Entries provided Start Marker
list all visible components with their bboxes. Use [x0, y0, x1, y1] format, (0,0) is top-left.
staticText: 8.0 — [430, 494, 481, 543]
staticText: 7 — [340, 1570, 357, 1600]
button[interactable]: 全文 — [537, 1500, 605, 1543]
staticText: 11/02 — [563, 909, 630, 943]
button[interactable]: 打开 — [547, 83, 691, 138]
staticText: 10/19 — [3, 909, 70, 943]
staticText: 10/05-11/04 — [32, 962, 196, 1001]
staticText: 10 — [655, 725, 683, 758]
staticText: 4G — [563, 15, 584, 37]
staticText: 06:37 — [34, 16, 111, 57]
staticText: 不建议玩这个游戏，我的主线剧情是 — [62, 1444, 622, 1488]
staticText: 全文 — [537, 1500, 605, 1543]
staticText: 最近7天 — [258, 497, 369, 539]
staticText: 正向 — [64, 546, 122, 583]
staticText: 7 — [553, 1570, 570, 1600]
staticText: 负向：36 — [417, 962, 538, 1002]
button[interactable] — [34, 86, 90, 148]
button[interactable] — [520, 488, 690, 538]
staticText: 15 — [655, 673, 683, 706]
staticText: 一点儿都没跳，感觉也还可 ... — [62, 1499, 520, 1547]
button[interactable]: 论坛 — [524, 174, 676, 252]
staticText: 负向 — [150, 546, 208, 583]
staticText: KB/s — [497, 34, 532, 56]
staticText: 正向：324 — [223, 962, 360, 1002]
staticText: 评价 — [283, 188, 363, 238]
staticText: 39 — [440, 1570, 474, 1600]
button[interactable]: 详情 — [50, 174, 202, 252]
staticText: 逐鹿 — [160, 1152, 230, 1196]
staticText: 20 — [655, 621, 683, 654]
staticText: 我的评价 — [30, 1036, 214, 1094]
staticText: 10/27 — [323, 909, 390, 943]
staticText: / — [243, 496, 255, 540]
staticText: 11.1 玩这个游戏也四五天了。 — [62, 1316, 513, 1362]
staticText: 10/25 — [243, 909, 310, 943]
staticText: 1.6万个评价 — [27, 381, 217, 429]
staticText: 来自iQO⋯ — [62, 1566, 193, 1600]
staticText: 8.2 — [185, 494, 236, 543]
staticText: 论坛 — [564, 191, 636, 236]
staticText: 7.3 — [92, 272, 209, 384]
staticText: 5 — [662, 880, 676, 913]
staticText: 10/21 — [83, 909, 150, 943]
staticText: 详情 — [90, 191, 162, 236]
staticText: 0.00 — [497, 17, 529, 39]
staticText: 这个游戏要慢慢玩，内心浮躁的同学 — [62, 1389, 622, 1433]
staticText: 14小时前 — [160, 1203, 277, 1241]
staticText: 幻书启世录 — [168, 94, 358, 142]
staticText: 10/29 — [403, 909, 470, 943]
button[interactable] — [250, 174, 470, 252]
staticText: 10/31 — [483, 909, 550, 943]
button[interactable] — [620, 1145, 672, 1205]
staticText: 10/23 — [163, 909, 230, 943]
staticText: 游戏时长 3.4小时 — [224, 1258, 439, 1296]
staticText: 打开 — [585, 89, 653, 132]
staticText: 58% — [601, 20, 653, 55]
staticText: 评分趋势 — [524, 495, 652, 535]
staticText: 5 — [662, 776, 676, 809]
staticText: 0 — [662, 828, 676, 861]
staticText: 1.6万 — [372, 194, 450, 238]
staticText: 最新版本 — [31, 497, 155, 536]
Entries provided End Marker
◆ Exercise description ◆
Find the lines above that contain the word "interactable" and collect them.

◆ Written response ◆
button[interactable]: 全文 — [537, 1500, 605, 1543]
button[interactable]: 打开 — [547, 83, 691, 138]
button[interactable] — [34, 86, 90, 148]
button[interactable] — [520, 488, 690, 538]
button[interactable]: 论坛 — [524, 174, 676, 252]
button[interactable]: 详情 — [50, 174, 202, 252]
button[interactable] — [250, 174, 470, 252]
button[interactable] — [620, 1145, 672, 1205]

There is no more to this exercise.